Rohit Tanwar, PhD, is Assistant Professor at the School of Computer Sciences, University of Petroleum and Energy Studies, Dehradun, India. He has more than 10 years of experience in teaching. His areas of interests include network security, optimization techniques, human computing, soft computing, cloud computing, data mining, etc. Dr. Tanwar has published one book, Information Security and Optimization, and three others are in progress with reputed international publishers. He is associated with some highly indexed international journals as guest editor/onboard reviewer. He has more than 30 publications to his credit to date in reputed journals and conferences.
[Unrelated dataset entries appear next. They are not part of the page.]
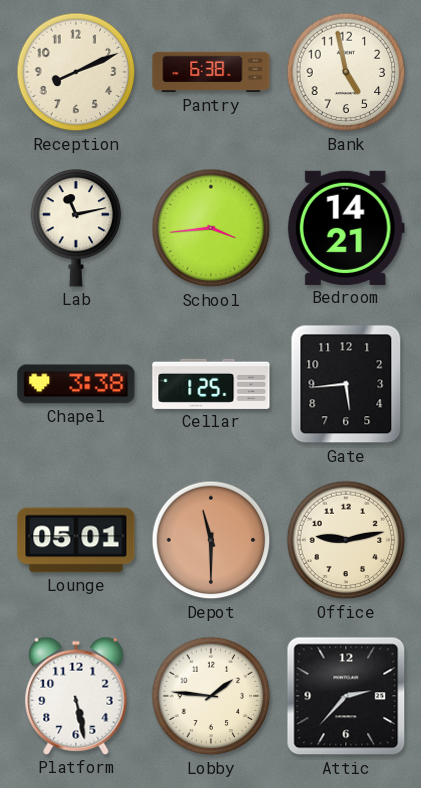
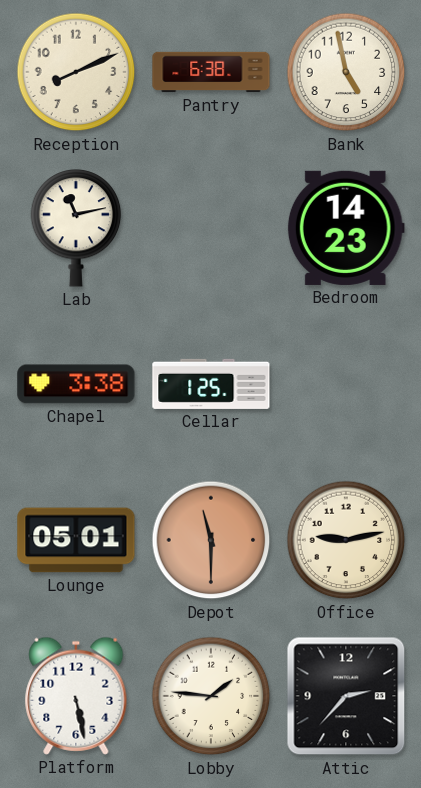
School: 3:44 -> none
Bedroom: 14:21 -> 14:23
Gate: 5:44 -> none
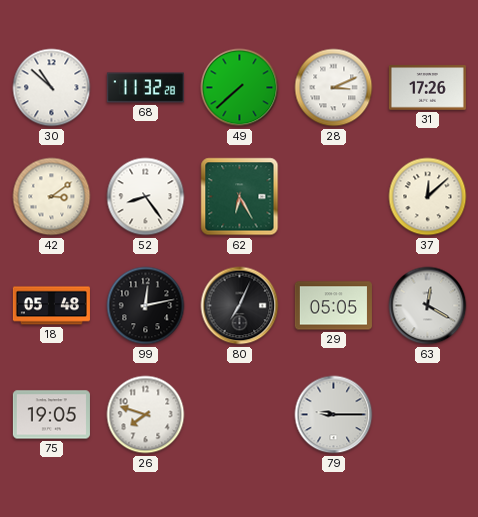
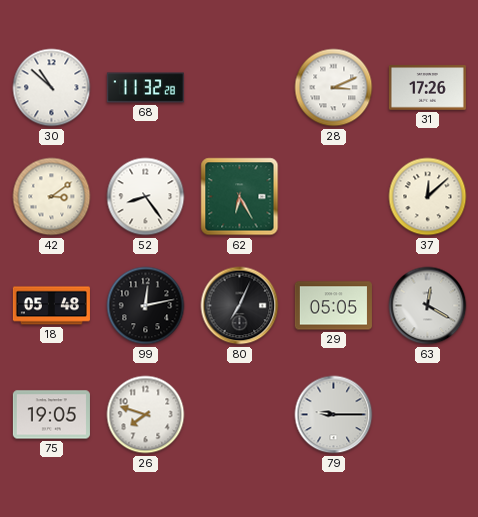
49: 7:38 -> none
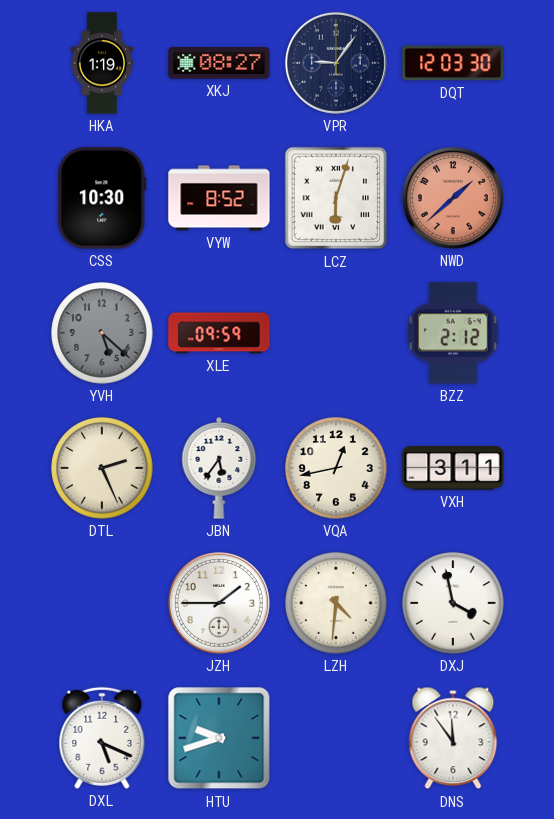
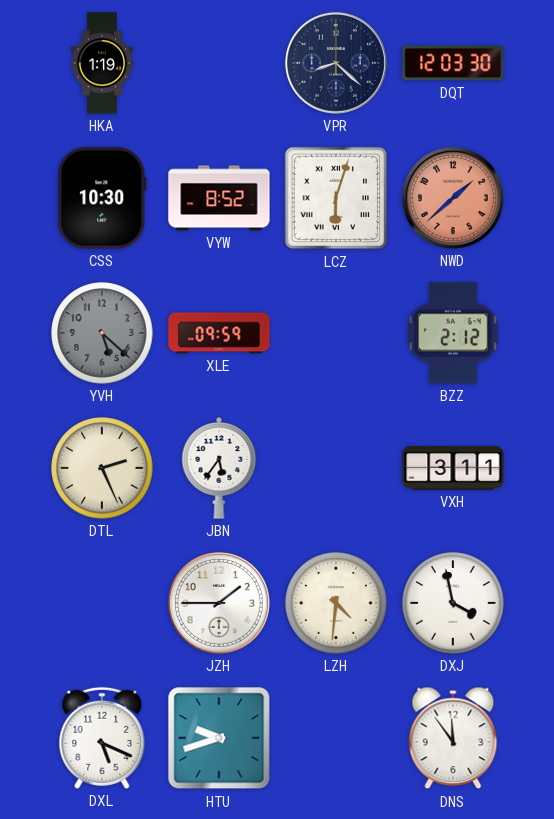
XKJ: 08:27 -> none
VPR: 9:06 -> 8:22
VQA: 12:43 -> none
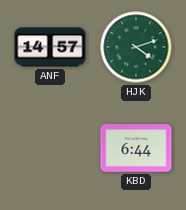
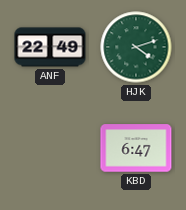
ANF: 14:57 -> 22:49
KBD: 6:44 -> 6:47
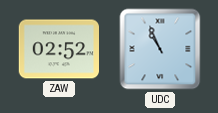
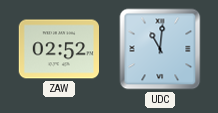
UDC: 10:56 -> 11:01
He has been associated with many conferences throughout India as member, session chair, etc. He is currently supervising two PhD research scholars in the fields of security and optimization. Dr. Tanwar received his bachelor’s degree in CSE from Kurukshetra University, Kurukshetra, India, and master’s degree in CSE from YMCA University of Science and Technology, Faridabad, India. He has received his PhD in CSE from Kurukshetra University, India.
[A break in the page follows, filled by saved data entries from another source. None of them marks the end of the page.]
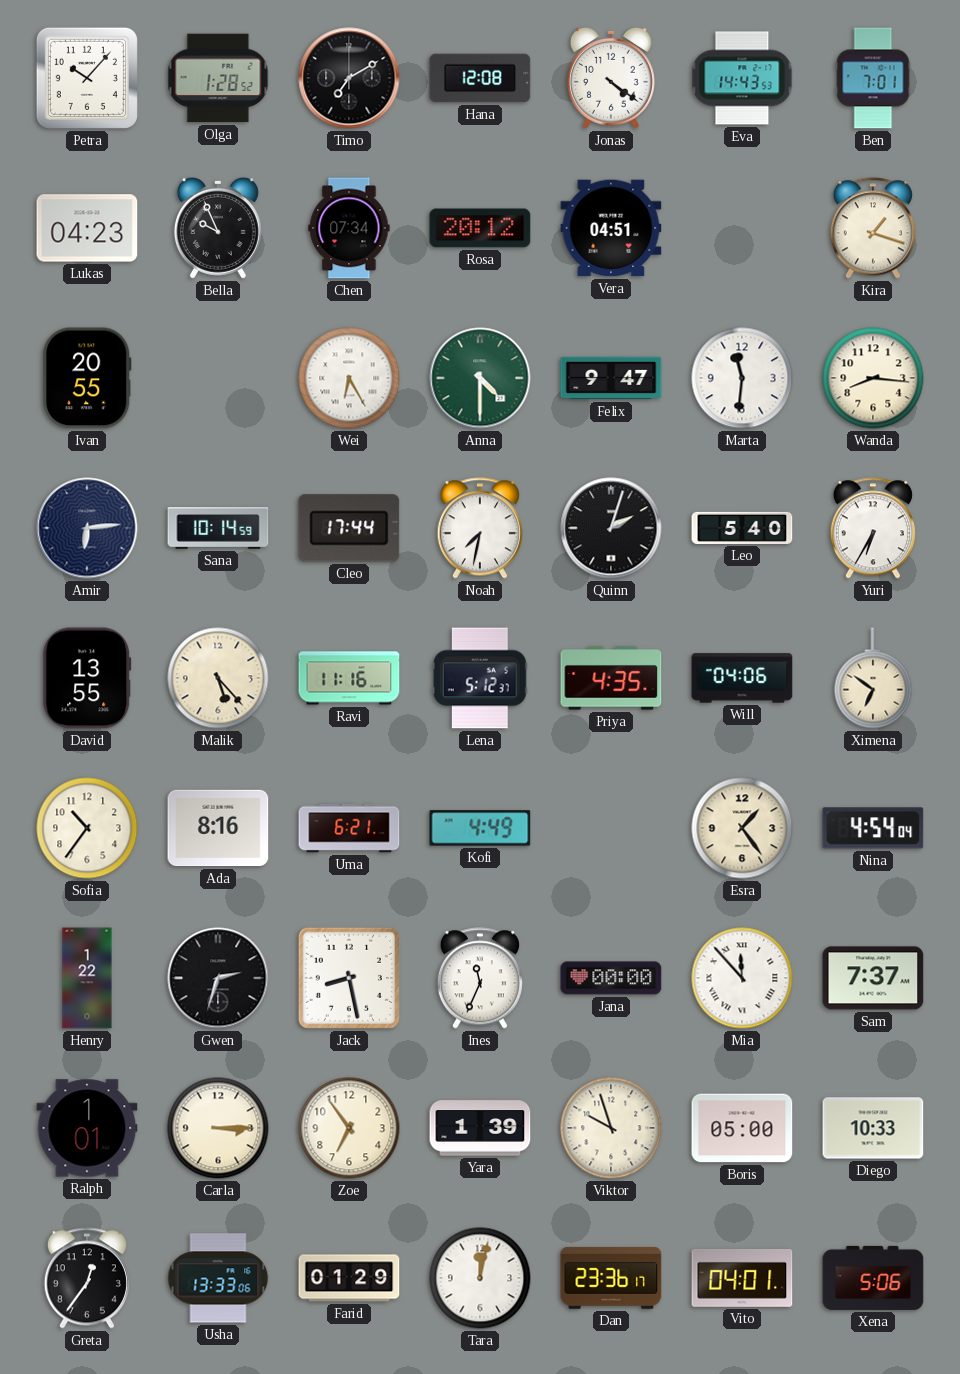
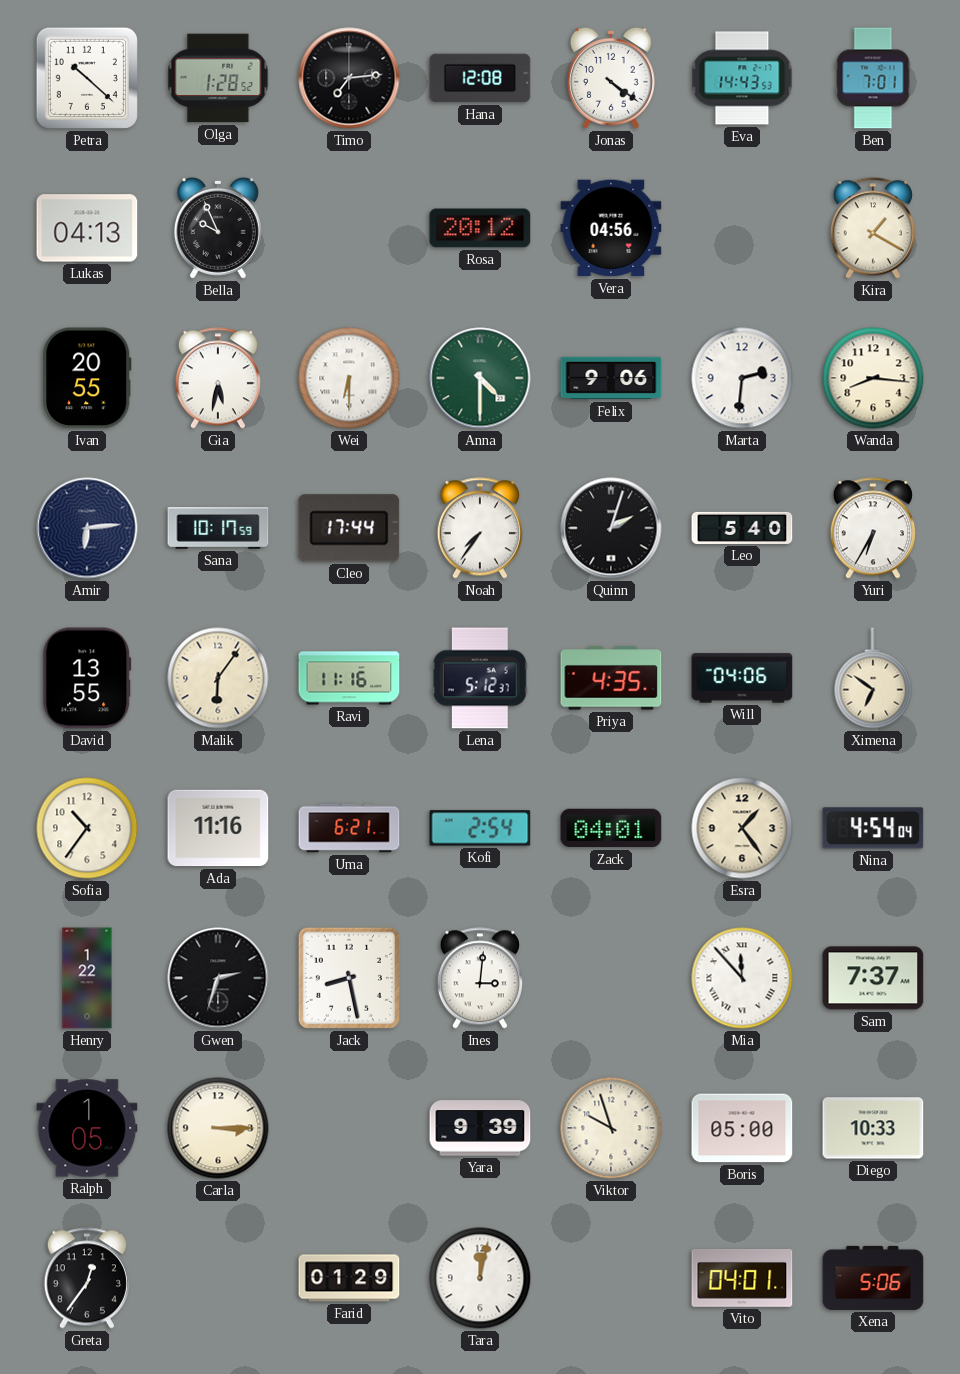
Petra: 10:07 -> 10:22
Timo: 7:10 -> 7:14
Lukas: 04:23 -> 04:13
Chen: 07:34 -> none
Vera: 04:51 -> 04:56
Kira: 1:18 -> 1:20
Gia: none -> 5:32
Wei: 6:25 -> 6:30
Felix: 9:47 -> 9:06
Marta: 11:31 -> 2:31
Sana: 10:14 -> 10:17
Noah: 7:32 -> 7:36
Malik: 5:23 -> 6:06
Ada: 8:16 -> 11:16
Kofi: 4:49 -> 2:54
Zack: none -> 04:01
Ines: 11:34 -> 3:01
Jana: 00:00 -> none
Ralph: 1:01 -> 1:05
Zoe: 6:54 -> none
Yara: 1:39 -> 9:39
Usha: 13:33 -> none
Dan: 23:36 -> none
Prashant Kumar, PhD, is Assistant Professor in the Department of Computer Science and Engineering at the Dr. BR Ambedkar National Institute of Technology, Jalandhar, India. Previously he has worked with the Department of Systemics in the School of Computer Science at the University of Petroleum and Energy Studies, Dehradun, India, and the Department of Computer Science and Engineering at the National Institute of Technology Hamirpur, India. His research interests include opportunistic and delay-tolerant networks, device-to-device communications, wireless and adhoc networks, and security in wireless networks. He has published more than 25 research papers in journals and conferences of international repute. He is a member of IEEE, International Association of Engineers, and the Internet Society. Dr. Kumar received his PhD and MTech degrees from the National Institute of Technology Hamirpur, India.
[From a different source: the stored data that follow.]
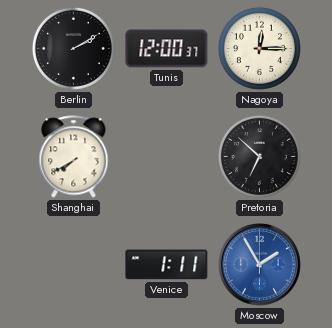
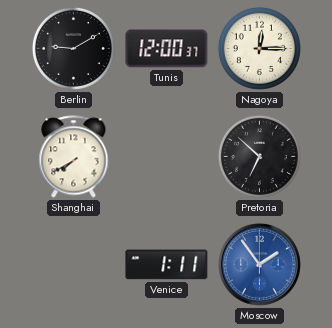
Berlin: 2:10 -> 9:10
Moscow: 1:55 -> 1:54
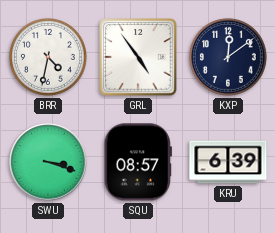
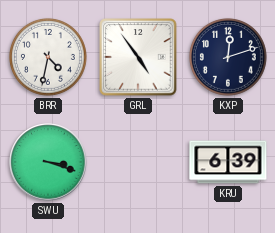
KXP: 12:09 -> 12:12
SQU: 08:57 -> none
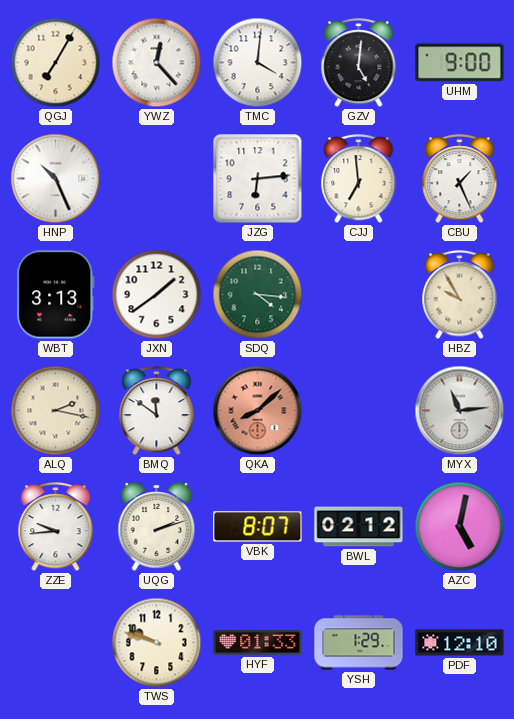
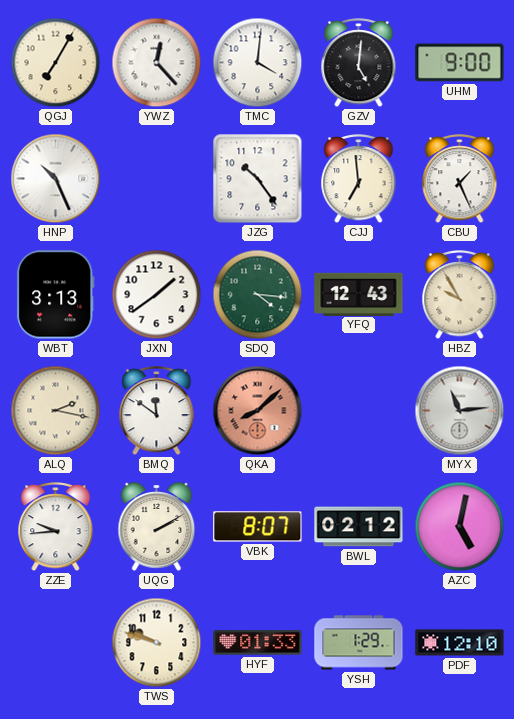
JZG: 6:14 -> 10:24
YFQ: none -> 12:43
UQG: 2:12 -> 2:10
Malay Kumar, PhD, is Assistant Professor in the Department of Computer Science and Engineering at the Indian Institute of Information Technology Dharwad, India. Earlier he was associated with the School of Computer Science of the University of Petroleum and Energy Studies, Dehradun, India. He has authored more than 20 research papers in international journals and conferences. His research areas of interest are application of machine learning and deep learning in medical sciences, and security and privacy issues in cloud computing. He has served as chair and technical program committee member for numerous international conferences and workshops. He was a guest editor of several international journals and a lead editor of several books. Dr. Kumar earned his BTech in Computer Science and Engineering from CSJM University Kanpur, his MTech from NIT Kurukshetra, and his PhD from NIT Raipur, India

Neha Nandal, PhD, is Assistant Professor in the Computer Science and Engineering Department of the Gokaraju Rangaraju Institute of Engineering and Technology, Hyderabad, India. She has published 19 articles in her research area in different journals and conferences, including SCI- and SCOPUS-level journals. She is a life-time member of IETA. Dr Neha has participated in different workshops; completed courses on Python, machine learning, and deep learning on Coursera; and also hosted different faculty development programs. Her research interests include pattern recognition and machine learning. She earned her BTech in CSE from the Technological Institute of Textile and Sciences, Bhiwani, and her MTech in CSE from Amity University Jaipur, India, with distinction. Recently, she has been awarded a PhD in Machine Learning.